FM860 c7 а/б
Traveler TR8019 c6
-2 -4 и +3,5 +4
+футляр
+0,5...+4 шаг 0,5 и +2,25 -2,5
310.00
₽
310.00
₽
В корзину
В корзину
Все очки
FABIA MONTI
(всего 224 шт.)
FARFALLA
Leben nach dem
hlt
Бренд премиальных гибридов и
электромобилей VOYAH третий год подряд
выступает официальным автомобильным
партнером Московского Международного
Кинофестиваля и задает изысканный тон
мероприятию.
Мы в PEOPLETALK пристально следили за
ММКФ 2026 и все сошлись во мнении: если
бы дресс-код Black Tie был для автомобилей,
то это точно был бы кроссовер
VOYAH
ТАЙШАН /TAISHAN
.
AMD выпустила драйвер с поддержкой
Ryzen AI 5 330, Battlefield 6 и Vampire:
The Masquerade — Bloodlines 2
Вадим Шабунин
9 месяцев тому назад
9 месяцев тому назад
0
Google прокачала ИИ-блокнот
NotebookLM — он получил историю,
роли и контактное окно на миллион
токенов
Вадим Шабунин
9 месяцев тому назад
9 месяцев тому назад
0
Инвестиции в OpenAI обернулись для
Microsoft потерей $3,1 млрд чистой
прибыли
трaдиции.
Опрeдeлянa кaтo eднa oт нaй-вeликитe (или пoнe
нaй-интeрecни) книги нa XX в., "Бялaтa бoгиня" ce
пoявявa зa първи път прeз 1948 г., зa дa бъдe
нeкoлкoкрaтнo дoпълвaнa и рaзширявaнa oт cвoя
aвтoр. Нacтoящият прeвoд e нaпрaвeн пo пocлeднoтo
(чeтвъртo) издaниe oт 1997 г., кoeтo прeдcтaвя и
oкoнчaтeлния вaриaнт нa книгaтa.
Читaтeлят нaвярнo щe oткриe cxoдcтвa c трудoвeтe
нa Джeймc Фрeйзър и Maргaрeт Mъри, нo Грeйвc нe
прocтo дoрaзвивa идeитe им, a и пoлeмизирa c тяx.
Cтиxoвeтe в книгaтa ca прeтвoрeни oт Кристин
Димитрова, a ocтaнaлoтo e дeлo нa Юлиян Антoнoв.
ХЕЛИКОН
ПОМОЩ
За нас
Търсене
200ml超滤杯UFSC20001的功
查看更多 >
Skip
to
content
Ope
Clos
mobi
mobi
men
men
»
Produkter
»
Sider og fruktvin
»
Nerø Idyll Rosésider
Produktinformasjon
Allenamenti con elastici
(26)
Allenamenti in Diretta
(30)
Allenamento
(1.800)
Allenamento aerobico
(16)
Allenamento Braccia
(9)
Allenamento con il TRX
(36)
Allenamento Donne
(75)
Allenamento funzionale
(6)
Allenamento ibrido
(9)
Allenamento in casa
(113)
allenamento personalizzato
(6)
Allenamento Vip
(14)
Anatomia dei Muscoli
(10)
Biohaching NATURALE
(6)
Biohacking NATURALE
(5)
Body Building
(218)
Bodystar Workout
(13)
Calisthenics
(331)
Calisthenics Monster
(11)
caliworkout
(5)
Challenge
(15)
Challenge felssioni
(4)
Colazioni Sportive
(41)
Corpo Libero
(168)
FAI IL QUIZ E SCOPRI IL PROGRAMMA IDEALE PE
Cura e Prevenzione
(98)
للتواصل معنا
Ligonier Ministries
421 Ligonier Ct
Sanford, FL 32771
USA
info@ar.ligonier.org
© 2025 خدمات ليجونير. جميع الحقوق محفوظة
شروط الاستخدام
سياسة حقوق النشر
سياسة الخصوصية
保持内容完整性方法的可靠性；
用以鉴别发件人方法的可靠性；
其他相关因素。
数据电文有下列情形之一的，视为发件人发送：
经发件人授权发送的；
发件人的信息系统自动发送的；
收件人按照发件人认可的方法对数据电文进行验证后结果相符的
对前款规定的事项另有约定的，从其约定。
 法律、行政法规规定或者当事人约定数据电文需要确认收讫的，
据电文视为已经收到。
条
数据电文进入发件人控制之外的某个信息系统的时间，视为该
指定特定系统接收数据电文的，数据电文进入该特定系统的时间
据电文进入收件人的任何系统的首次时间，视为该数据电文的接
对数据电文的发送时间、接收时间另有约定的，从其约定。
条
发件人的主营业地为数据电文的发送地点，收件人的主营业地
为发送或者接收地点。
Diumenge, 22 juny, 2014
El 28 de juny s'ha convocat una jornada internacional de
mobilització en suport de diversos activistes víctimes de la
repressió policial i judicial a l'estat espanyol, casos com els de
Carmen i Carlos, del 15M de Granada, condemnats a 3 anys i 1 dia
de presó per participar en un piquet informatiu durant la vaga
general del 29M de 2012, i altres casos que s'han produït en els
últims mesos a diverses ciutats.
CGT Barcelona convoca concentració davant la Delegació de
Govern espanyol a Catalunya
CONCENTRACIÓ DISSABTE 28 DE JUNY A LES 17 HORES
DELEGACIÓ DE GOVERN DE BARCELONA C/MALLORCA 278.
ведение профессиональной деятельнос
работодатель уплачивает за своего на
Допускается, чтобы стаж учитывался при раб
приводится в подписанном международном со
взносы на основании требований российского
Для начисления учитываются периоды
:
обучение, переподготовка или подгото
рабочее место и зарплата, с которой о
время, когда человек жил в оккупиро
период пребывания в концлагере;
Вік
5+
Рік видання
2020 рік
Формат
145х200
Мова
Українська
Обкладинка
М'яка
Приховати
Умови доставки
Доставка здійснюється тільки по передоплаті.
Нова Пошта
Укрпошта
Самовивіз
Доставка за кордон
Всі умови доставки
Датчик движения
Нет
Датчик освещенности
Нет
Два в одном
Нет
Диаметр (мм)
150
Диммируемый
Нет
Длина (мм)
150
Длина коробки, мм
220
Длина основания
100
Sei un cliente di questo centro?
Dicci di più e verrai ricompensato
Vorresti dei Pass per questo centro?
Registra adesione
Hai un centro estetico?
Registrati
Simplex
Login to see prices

**WHAT IS REQUIRED**
Quote the data above from the line containing "法律、行政法规规定或者当事人约定数据电文需要确认收讫的，" to the line containing "de presó per", inclusive, and stop.

**PROBLEM SOLUTION**
 法律、行政法规规定或者当事人约定数据电文需要确认收讫的，
据电文视为已经收到。
条
数据电文进入发件人控制之外的某个信息系统的时间，视为该
指定特定系统接收数据电文的，数据电文进入该特定系统的时间
据电文进入收件人的任何系统的首次时间，视为该数据电文的接
对数据电文的发送时间、接收时间另有约定的，从其约定。
条
发件人的主营业地为数据电文的发送地点，收件人的主营业地
为发送或者接收地点。
Diumenge, 22 juny, 2014
El 28 de juny s'ha convocat una jornada internacional de
mobilització en suport de diversos activistes víctimes de la
repressió policial i judicial a l'estat espanyol, casos com els de
Carmen i Carlos, del 15M de Granada, condemnats a 3 anys i 1 dia
de presó per participar en un piquet informatiu durant la vaga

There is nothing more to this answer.